沈簌惊讶地睁大眼睛,回过头看见青年眼眸神情庄重,像绷紧了脊背的猎豹,才反应过来他并没有开玩笑,当真如此认为。
她道:“侯夫人是我母亲的至交好友,二人便如亲生姊妹一般,就是不嫁过去,我待侯夫人也如亲姨母一般啊。”
傅煜笔直的腰怔松一瞬,又听得少女道:“再说了这是我母亲和窦姨定下来的婚约,我已生悔婚之心,总不好一直瞒着她。”
“看来你走得早,是半点没听到我后来与侯夫人说的话。”沈簌轻轻叹口气,语气颇有些无奈。
傅煜这下是占理也变成不占理,原想义正言辞地训斥这朝三暮四的沈三小姐一通,结果几句话被她饶了进去,再也没脸皮生气了。
又恼自己怎么猪油蒙了心,被天降的棒槌敲了脑袋,听话听一半从来不是他的作风,当时不知为何又是恼又是怒又是不甘,就这么跌跌撞撞地跑了。
“我以为你见了侯夫人,又想起了自己和顾世子未了的情谊,已经改了主意,不愿意再退婚了。”傅煜心虚地说。

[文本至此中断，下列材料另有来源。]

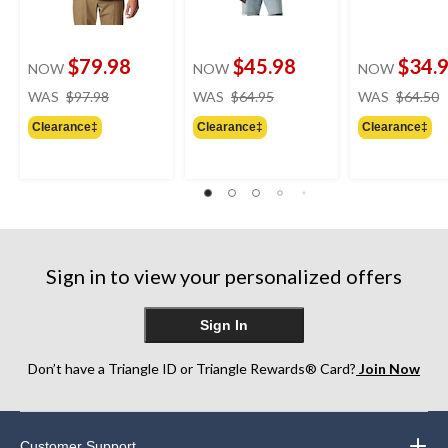
$79.98
$45.98
$34.
NOW
NOW
NOW
price
price
WAS
$97.98
WAS
$64.95
WAS
$64.50
was
was
Clearance‡
Clearance‡
Clearance‡
$97.98
$64.95
Sign in to view your personalized offers
Sign In
Don’t have a Triangle ID or Triangle Rewards® Card?
Join Now
Customer Support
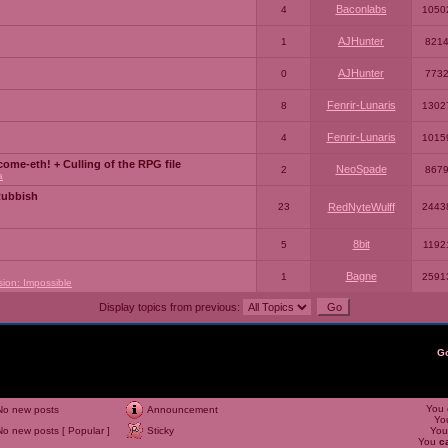
Baconlabs
4
1050
AJHunter
1
821
AJHunter
0
773
Fenrir-Lunaris
8
1302
Fenrir-Lunaris
4
1015
ome-eth! + Culling of the RPG file
NeoSpade
2
867
a
Rubbish
23
RedNyteWulff
2443
8bit
5
1192
Bagne
1
2591
sion: Impossible
Display topics from previous:
G
You
No new posts
Announcement
Yo
No new posts [ Popular ]
Sticky
Yo
You
c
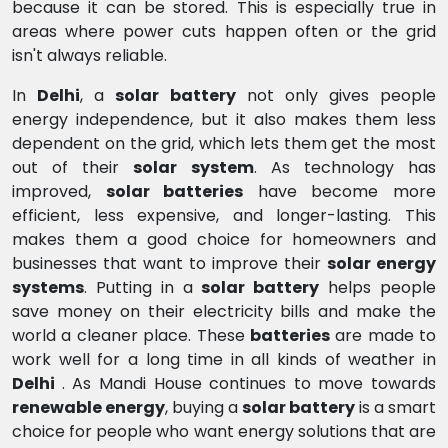
because it can be stored. This is especially true in
areas where power cuts happen often or the grid
isn't always reliable.
In
Delhi
, a
solar battery
not only gives people
energy independence, but it also makes them less
dependent on the grid, which lets them get the most
out of their
solar system
. As technology has
improved,
solar batteries
have become more
efficient, less expensive, and longer-lasting. This
makes them a good choice for homeowners and
businesses that want to improve their
solar energy
systems
. Putting in a
solar battery
helps people
save money on their electricity bills and make the
world a cleaner place. These
batteries
are made to
work well for a long time in all kinds of weather in
Delhi
. As Mandi House continues to move towards
renewable energy
, buying a
solar battery
is a smart
choice for people who want energy solutions that are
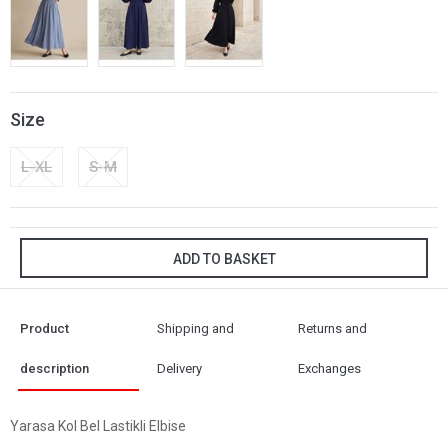
Size
L-XL
S-M
ADD TO BASKET
Product
Shipping and
Returns and
description
Delivery
Exchanges
Yarasa Kol Bel Lastikli Elbise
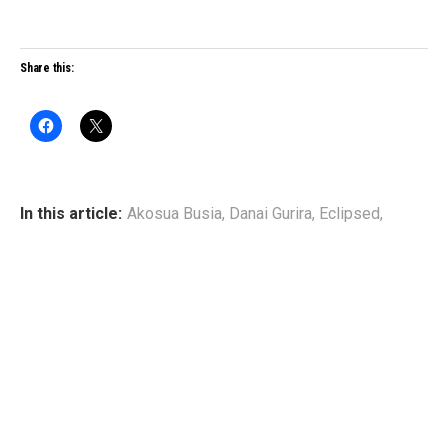
Share this:
In this article:
Akosua Busia
,
Danai Gurira
,
Eclipsed
,
Pascale Armand
,
Saycon Sengbloh
,
Zainab Jah
WRITTEN BY
Broadway Black
www.broadwayblack.com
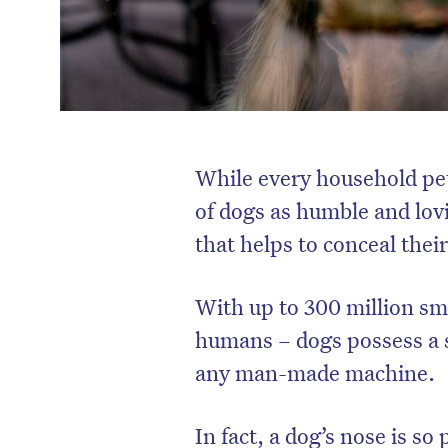
While every household pet
of dogs as humble and lov
that helps to conceal thei
With up to 300 million sme
humans – dogs possess a s
any man-made machine.
In fact, a dog’s nose is so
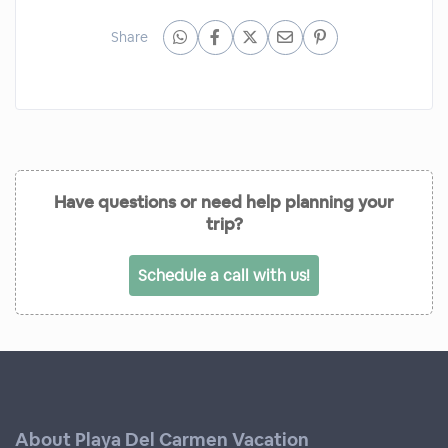
Share
Have questions or need help planning your
trip?
Schedule a call with us!
About Playa Del Carmen Vacation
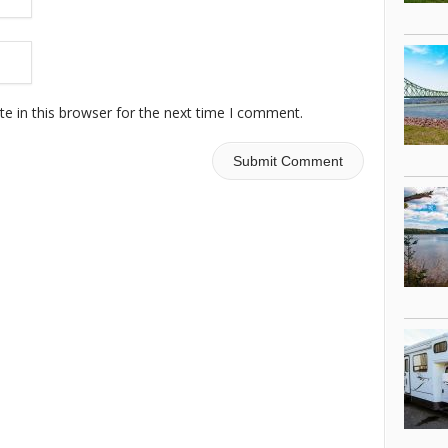
e in this browser for the next time I comment.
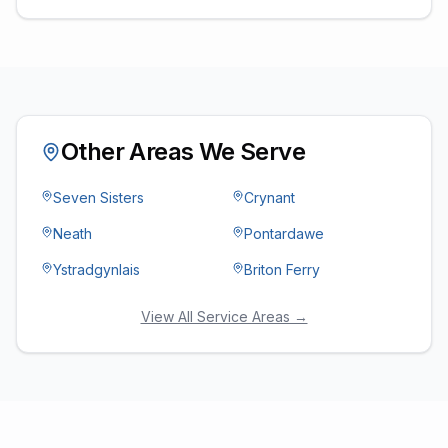
Other Areas We Serve
Seven Sisters
Crynant
Neath
Pontardawe
Ystradgynlais
Briton Ferry
View All Service Areas →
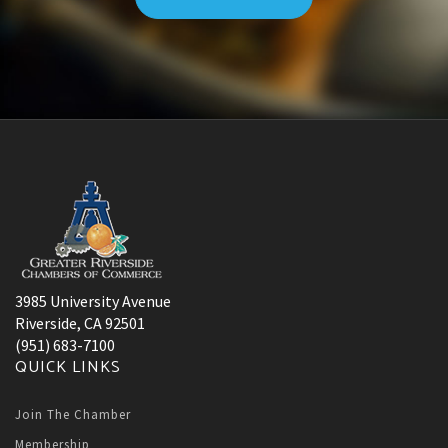
3985 University Avenue
Riverside, CA 92501
(951) 683-7100
QUICK LINKS
Join The Chamber
Membership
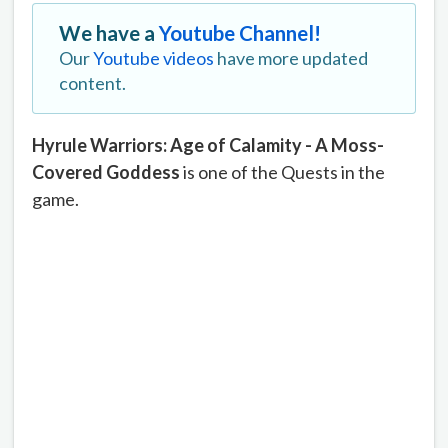
We have a
Youtube Channel!
Our
Youtube videos
have more updated
content.
Hyrule Warriors: Age of Calamity - A Moss-
Covered Goddess
is one of the Quests in the
game.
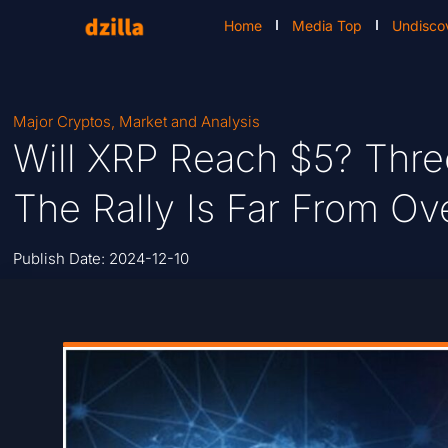
Home
Media Top
Undisco
Major Cryptos
,
Market and Analysis
Will XRP Reach $5? Thre
The Rally Is Far From Ov
Publish Date:
2024-12-10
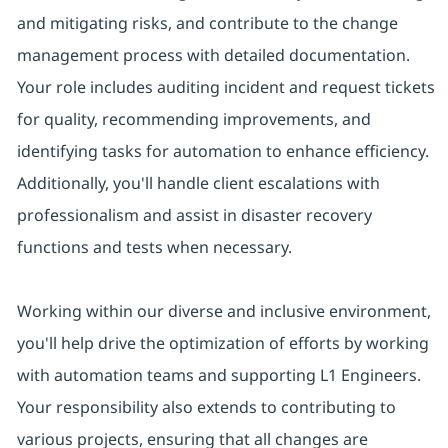
and mitigating risks, and contribute to the change
management process with detailed documentation.
Your role includes auditing incident and request tickets
for quality, recommending improvements, and
identifying tasks for automation to enhance efficiency.
Additionally, you'll handle client escalations with
professionalism and assist in disaster recovery
functions and tests when necessary.
Working within our diverse and inclusive environment,
you'll help drive the optimization of efforts by working
with automation teams and supporting L1 Engineers.
Your responsibility also extends to contributing to
various projects, ensuring that all changes are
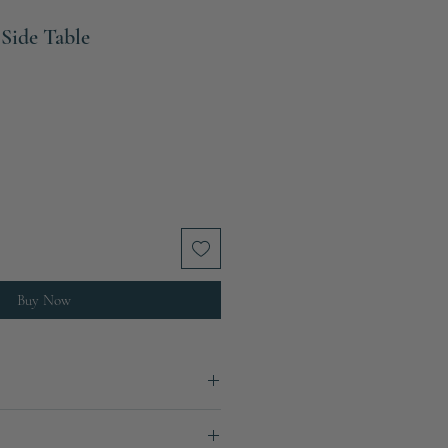
 Side Table
Buy Now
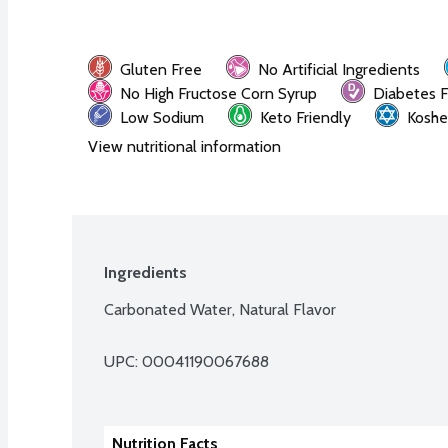
Gluten Free
No Artificial Ingredients
No High Fructose Corn Syrup
Diabetes F
Low Sodium
Keto Friendly
Koshe
View nutritional information
Ingredients
Carbonated Water, Natural Flavor
UPC: 
00041190067688
Nutrition Facts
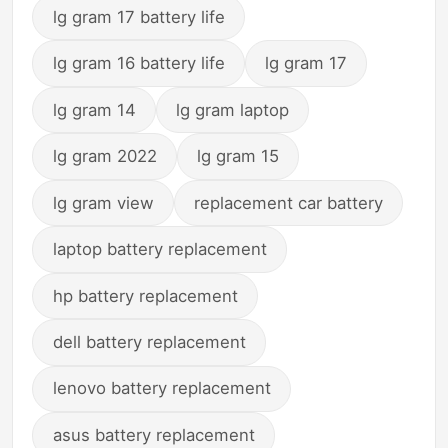
lg gram 17 battery life
lg gram 16 battery life
lg gram 17
lg gram 14
lg gram laptop
lg gram 2022
lg gram 15
lg gram view
replacement car battery
laptop battery replacement
hp battery replacement
dell battery replacement
lenovo battery replacement
asus battery replacement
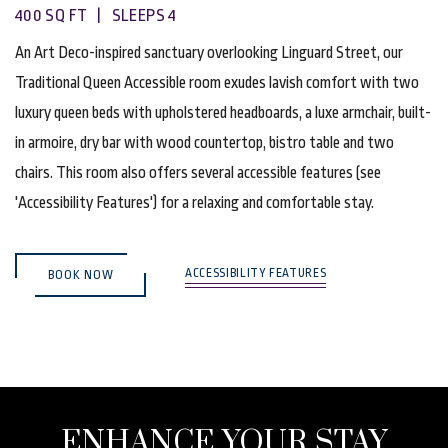
400 SQ FT | SLEEPS 4
An Art Deco-inspired sanctuary overlooking Linguard Street, our
Traditional Queen Accessible room exudes lavish comfort with two
luxury queen beds with upholstered headboards, a luxe armchair, built-
in armoire, dry bar with wood countertop, bistro table and two
chairs. This room also offers several accessible features (see
'Accessibility Features') for a relaxing and comfortable stay.
(OPENS IN NEW WINDOW)
ACCESSIBILITY FEATURES
BOOK NOW
ENHANCE YOUR STAY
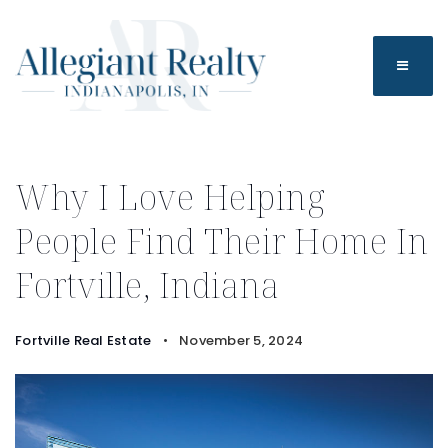
BUTTO
Why I Love Helping
People Find Their Home In
Fortville, Indiana
Fortville Real Estate
November 5, 2024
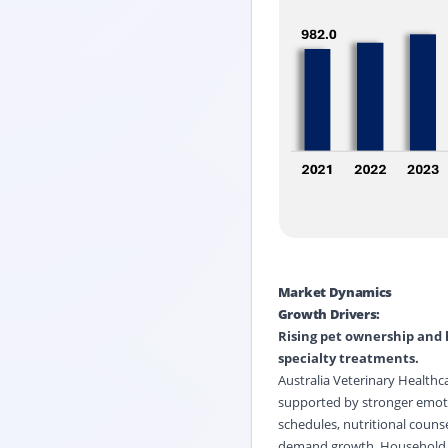
Market Dynamics
Growth Drivers:
Rising pet ownership and 
specialty treatments.
Australia Veterinary Healthc
supported by stronger emoti
schedules, nutritional counse
demand growth. Household wi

沈簌闻言简直倒吸一口凉气,但体谅傅煜只是个未经人事的少年郎,又不知道她经历过的憋屈婚姻,也理解了他的想法。
“良朝,我给你讲一个故事吧。”
傅煜的视线落在她沉静包容的眼眸里,他往后挪了一步,脊背靠在身后的墙壁上,一双长腿往前顿住,腰后的横刀被他摘下,横臂抱在胸前。
这样利落挺拔的身影,这样蛊惑人的夜晚,沈簌神思一顿,不自觉抿住下唇,想到前世的他。
许多人都变了,包括她自己;但晋王却没有改变,先后两世,他的冷漠促狭,刻薄的嘴巴和恩怨分明的心,在沈簌为数不多的记忆中,一直很鲜明。
真难得,沈簌想。
而且现在不知为何,她在看到傅煜的时候反而心里会很安稳,傅煜的存在提醒着她前世所经历的一切并非只是一场可有可无的噩梦;但也同样,他的出现恰恰向沈簌证明,她这辈子的道路跟前世到底不同了。